2008-07-02 00:23:59 | 行ったもの2(講演・公演)
○紀伊国屋書店・第113回新宿セミナー 佐藤優×竹内洋トークイベント『いま、あらためて<日本主義>を問う-蓑田胸喜的なるものと現代-』(2008年6月29日)

 たまたま、紀伊国屋書店のホームページを覗いて、このイベントの告知を見つけた。札止めになるといけないと思って、すぐに電話で予約を入れたが、418人収容の紀伊国屋ホール、満席にはならなかったようだ。しかし、硬いテーマにもかかわらず、かなりの人が入っていた。面白かったのは、私がよく聞きにいく、サヨク(朝日・岩波系)文化人の講演は、女性(おばちゃん)が多いのに、このセミナーは、男性の比率がすごく高かったこと。

 やっぱり、佐藤優さんの読者って男性が多いのかな。まあ、壇上に現れた同氏は、太めのジーンズに灰色のトレーナーという、もっさりした服装で、女性ファンがつきそうには無かったけど(失礼)。私は『国家の罠』(新潮社、2005)1冊しか読んでいないが、今では、たぶん日本でいちばん多い連載ページを抱えた評論家だそうだ。私はむしろ、竹内洋先生が大好きで、一度、生でお話を聴いてみたくて、この日のイベントに足を運んだ。さわやかなアイボリーのスーツ、ときどき関西訛りがまじる温厚な口調は、文章そのままのお人柄に見えた。

 それにしても、なぜ、このお二人が対談を? 種明かしは、意外にブッキッシュである。竹内洋氏は、2004年、柏書房から『蓑田胸喜全集』を刊行した。全7巻揃いで231,000円の同書は、160~180セットが大学等に校費で売れた。わずかに5人ほど、私費で購入した個人がいて、そのひとりが佐藤優氏だったという。佐藤氏が語るには、東京拘置所に拘留中、五味川純平の『戦争と人間』を読み、脚注(澤地久枝が作成)に出てきた蓑田胸喜に興味をもった。けれども全集を買うお金がなかったので、『国家の罠』の印税が入ってから、ようやく買えて嬉しかった(のちに、この経緯を自ら柏書房の編集者に話したそうで、柏書房が顧客情報を漏らしたのではありません、念のため、とのこと)。

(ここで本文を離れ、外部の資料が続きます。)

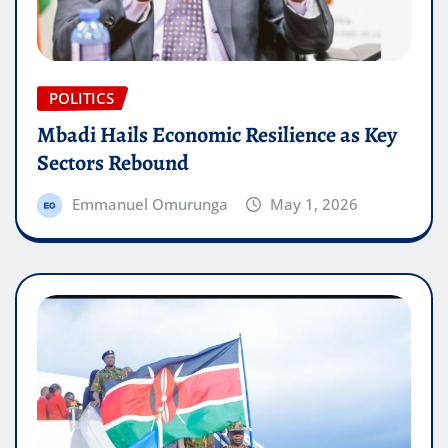
POLITICS
Mbadi Hails Economic Resilience as Key
Sectors Rebound
Emmanuel Omurunga
May 1, 2026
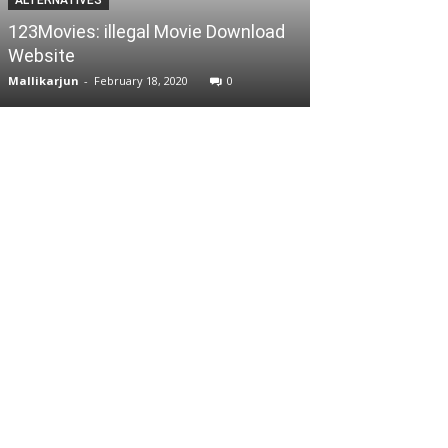
Jio Rockers W
123Movies: illegal Movie Download
Movies Downloa
Website
safe?
Mallikarjun
-
February 18, 2020
0
Mallikarjun
-
Septe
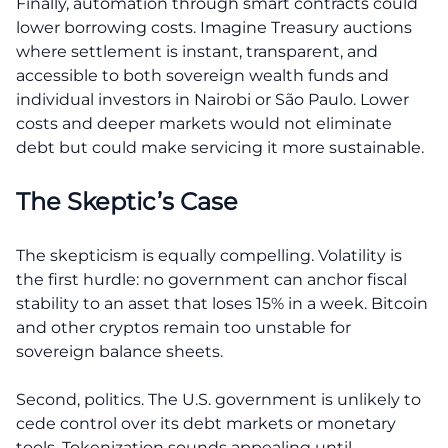
Finally, automation through smart contracts could
lower borrowing costs. Imagine Treasury auctions
where settlement is instant, transparent, and
accessible to both sovereign wealth funds and
individual investors in Nairobi or São Paulo. Lower
costs and deeper markets would not eliminate
debt but could make servicing it more sustainable.
The Skeptic’s Case
The skepticism is equally compelling. Volatility is
the first hurdle: no government can anchor fiscal
stability to an asset that loses 15% in a week. Bitcoin
and other cryptos remain too unstable for
sovereign balance sheets.
Second, politics. The U.S. government is unlikely to
cede control over its debt markets or monetary
tools. Tokenization sounds appealing until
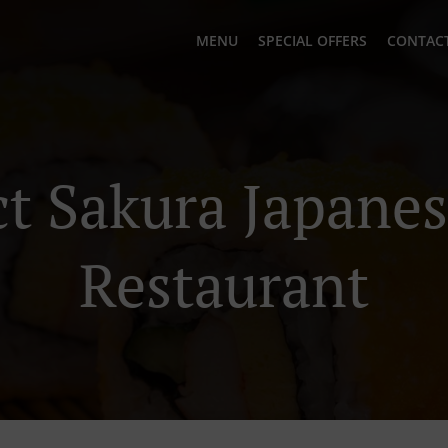
MENU
SPECIAL OFFERS
CONTACT
t Sakura Japane
Restaurant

 私が、悪名高い日本主義者・蓑田胸喜(みのだむねき)なる人物を知ったのは、立花隆の『天皇と東大』(文藝春秋社、2005)が最初だった。その数ヵ月後、竹内洋、佐藤卓己編『日本主義的教養の時代』(柏書房、2006)で、再び同じ名前を目にする(そうかー。私が竹内洋先生に会ったのは、この本が最初だったか)。詳しくは繰り返さないが、私は、立花隆の近代主義的な傲慢さを受け入れがたく感じ、蓑田の「哀しさ」を捉えた竹内洋氏に強く共感した。

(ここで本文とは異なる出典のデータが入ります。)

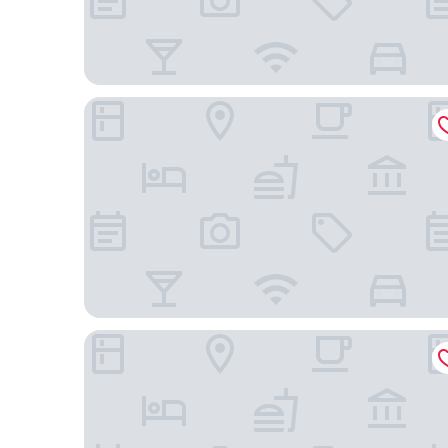
Four Points by Sheraton Guiyang Shilihetan
Villa in the park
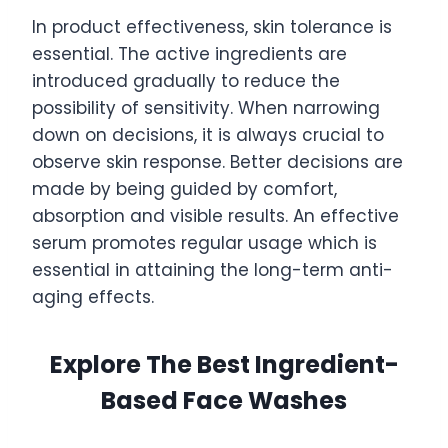
In product effectiveness, skin tolerance is
essential. The active ingredients are
introduced gradually to reduce the
possibility of sensitivity. When narrowing
down on decisions, it is always crucial to
observe skin response. Better decisions are
made by being guided by comfort,
absorption and visible results. An effective
serum promotes regular usage which is
essential in attaining the long-term anti-
aging effects.
Explore The Best Ingredient-
Based Face Washes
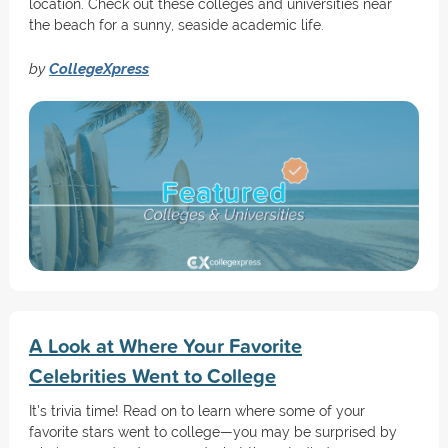
location. Check out these colleges and universities near
the beach for a sunny, seaside academic life.
by
CollegeXpress
A Look at Where Your Favorite
Celebrities Went to College
It's trivia time! Read on to learn where some of your
favorite stars went to college—you may be surprised by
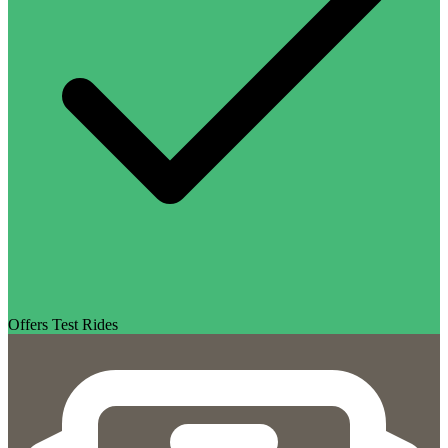
Offers Test Rides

 この日、竹内氏は、立花隆の本に触れて、(丸山真男的=左翼思想だけでなく)右翼思想も東大に淵源がある、ということを一般に広めたことは彼の功績である。しかし、まともな学者なら誰でも分かっていたことで、独創的見解でも何でもない、と評した。そうだろう。また、立花が蓑田を狂人と断ずるのに「文章にやたら圏点を付けているから」というのは、理屈になっていない、と一笑する。そうそう。立花は、伝統的な漢籍の読み方を知らないんじゃないかと思う。明治人の蔵書に親しむと、圏点(強調したい文字の横に書き入れる点)だらけの本は、めずらしくない。

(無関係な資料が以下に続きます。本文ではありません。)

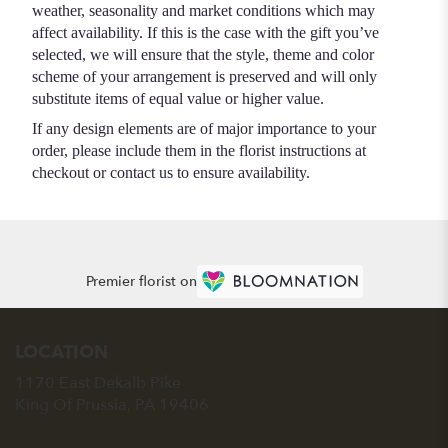
weather, seasonality and market conditions which may
affect availability. If this is the case with the gift you’ve
selected, we will ensure that the style, theme and color
scheme of your arrangement is preserved and will only
substitute items of equal value or higher value.
If any design elements are of major importance to your
order, please include them in the florist instructions at
checkout or contact us to ensure availability.
Premier florist on
LOCATION
1170 East Dekalb Pike
(link
King Of Prussia, PA 19406
opens
in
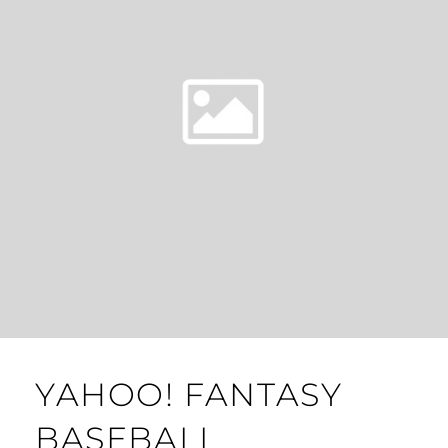
YAHOO! FANTASY
BASEBALL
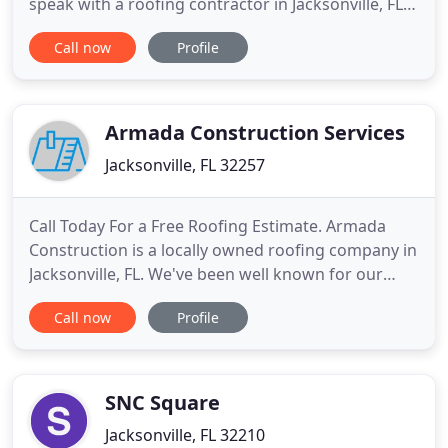
speak with a roofing contractor in Jacksonville, FL.
Your roof could be damaged without you even
Call now
Profile
knowing it. Don't wait until your roof starts to leak
before calling Poe Construction and Roofing for an
inspection. Poe Construction and Roofing has been
Armada Construction Services
Jacksonville, FL 32257
Call Today For a Free Roofing Estimate. Armada
Construction is a locally owned roofing company in
Jacksonville, FL. We've been well known for our
exceptional roof installations, roof repairs, shingle
Call now
Profile
roof installations and re-roofing. The best roofs
start with the highest quality roofer, and our skilled
licensed professionals will work with you to
complete
SNC Square
Jacksonville, FL 32210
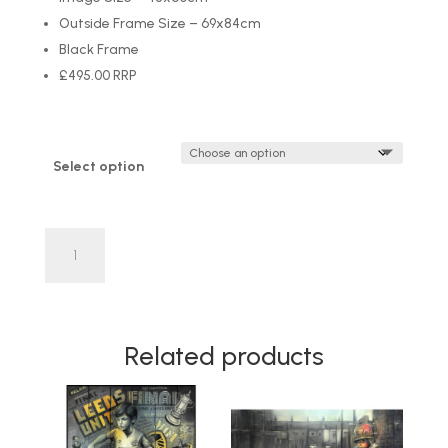
Outside Frame Size – 69x84cm
Black Frame
£495.00 RRP
Select option
'Latchkey
Kid'
by
Craig
Everett
Related products
LIMITED
EDITION
quantity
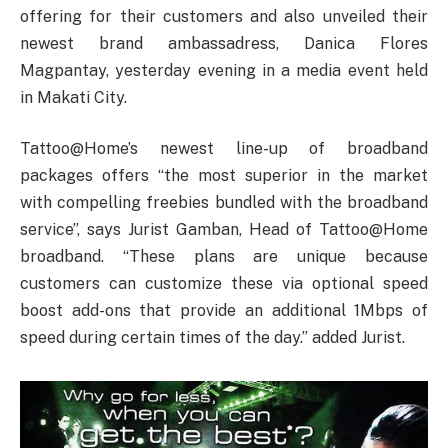
offering for their customers and also unveiled their
newest brand ambassadress, Danica Flores
Magpantay, yesterday evening in a media event held
in Makati City.
Tattoo@Home’s newest line-up of broadband
packages offers “the most superior in the market
with compelling freebies bundled with the broadband
service”, says Jurist Gamban, Head of Tattoo@Home
broadband. “These plans are unique because
customers can customize these via optional speed
boost add-ons that provide an additional 1Mbps of
speed during certain times of the day.” added Jurist.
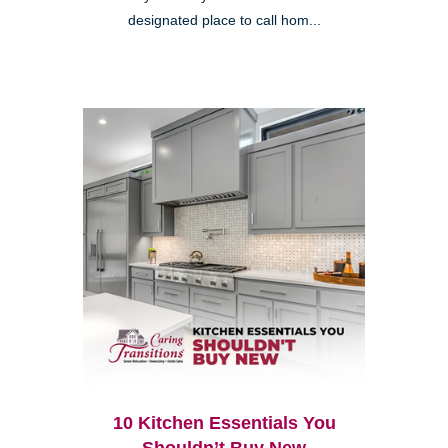
designated place to call hom...
10 Kitchen Essentials You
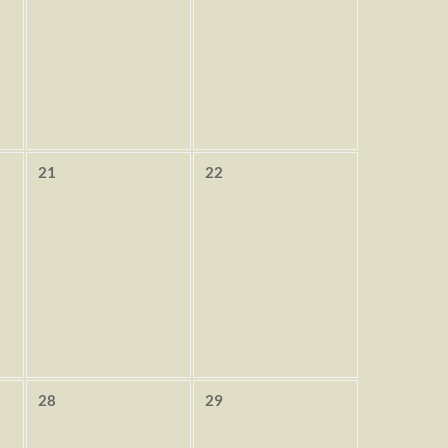
21
22
28
29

 ここで佐藤氏が、レーニンの著作にゴシック・イタリックなどの強調記号が多いことを指摘したのも面白いと思った。丸山真男もよく圏点を使う。つまり、意外と”蓑田的”(デモーニッシュ)なのである。「立花さんには、蓑田的なものが見えない」「蓑田的なものとは、知識人を映す鏡であり、知識人が最も”見たくない”と恐れるものではないか」というような意見の交換があり、立花の本にずっと不満を抱き続けてきた私としては、我が意を得た感じで、本当に嬉しかった。

 このあと、大川周明、井上日昭、高畠素之、北吉(北一輝の弟)、権藤成卿など、興味深い名前が次々に挙がり、「全共闘って、右翼か左翼か分からないし、蓑田的でしょ」とか「蓑田を使い捨てにしたのは、”横領する権力”と呼ぶべきもの」という刺激的な発言もあった。

 最後に、蓑田の著作から、おすすめとして、佐藤氏は『国防哲学』、竹内氏は『学術維新原理』を挙げる。そうねえ。図書館の本で読んでみるか。むかしの職場の図書館に、蓑田胸喜全集をリクエストして入れてもらったのは私なんだし。